By Bryan Caplan
The only reason I can imagine for a specific tax on California oil producers is the apparent belief by the proponents of the tax that these costs will be borne not by California drivers but instead by big oil companies. One of the most curious features of the Act is Section 42004(c):
The assessment imposed by this part shall not be passed on to consumers through higher prices for oil, gasoline, or diesel fuel. At the request of the authority, the board shall investigate whether a producer, first purchaser, or subsequent purchaser has attempted to gouge consumers by using the assessment as a pretext to materially raise the price of oil, gasoline, or diesel fuel.
The standard explanation economists give for why a tax like this would of course raise the price to consumers is that it will cause the least profitable California oil reserves not to be extracted. With less supply, the price has to rise. This is not a conscious decision of anybody to “pass on” a cost or “gouge” a buyer, but simply is the way that markets work.

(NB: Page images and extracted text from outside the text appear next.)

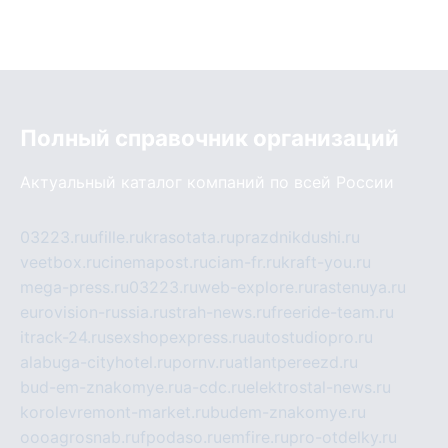
Полный справочник организаций
Актуальный каталог компаний по всей России
03223.ru
ufille.ru
krasotata.ru
prazdnikdushi.ru
veetbox.ru
cinemapost.ru
ciam-fr.ru
kraft-you.ru
mega-press.ru
03223.ru
web-explore.ru
rastenuya.ru
eurovision-russia.ru
strah-news.ru
freeride-team.ru
itrack-24.ru
sexshopexpress.ru
autostudiopro.ru
alabuga-cityhotel.ru
pornv.ru
atlantpereezd.ru
bud-em-znakomye.ru
a-cdc.ru
elektrostal-news.ru
korolevremont-market.ru
budem-znakomye.ru
oooagrosnab.ru
fpodaso.ru
emfire.ru
pro-otdelky.ru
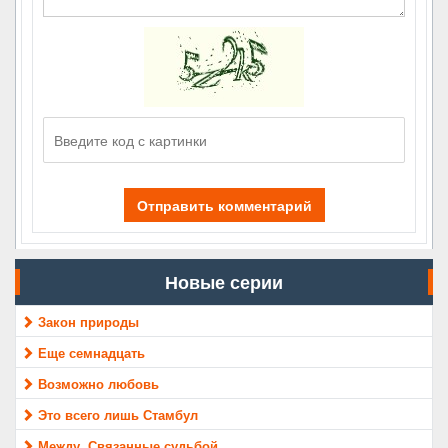
Отправить комментарий
Новые серии
Закон природы
Еще семнадцать
Возможно любовь
Это всего лишь Стамбул
Между. Связанные судьбой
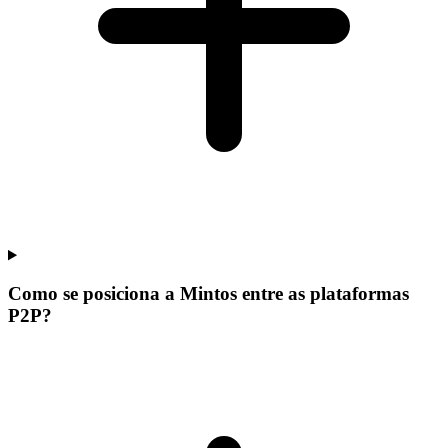
Como se posiciona a Mintos entre as plataformas
P2P?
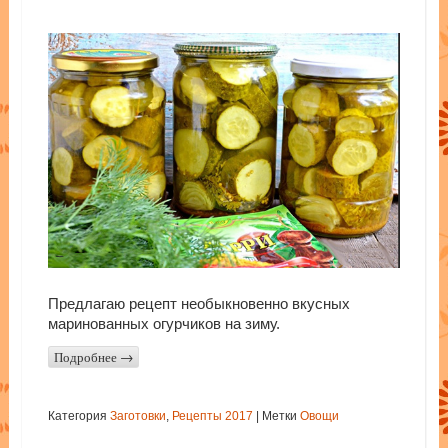
Предлагаю рецепт необыкновенно вкусных
маринованных огурчиков на зиму.
Подробнее
→
Категория
Заготовки
,
Рецепты 2017
|
Метки
Овощи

The designers of this legislation evidently recognized this as a potential concern, and decided simply to rule out the natural and necessary market outcome with the stroke of a pen, leaving yet another job for judges to try to divine whatever California voters must have intended by terms like “pass on” or “gouge”.
Growing up in L.A., I often heard jokes about what a bunch of nuts we Californians were. At the time, I didn’t get the joke – the only status quo I ever knew seemed normal to me.
Unfortunately, now that I see more clearly, the joke’s not funny anymore. Economic illiteracy is no laughing matter.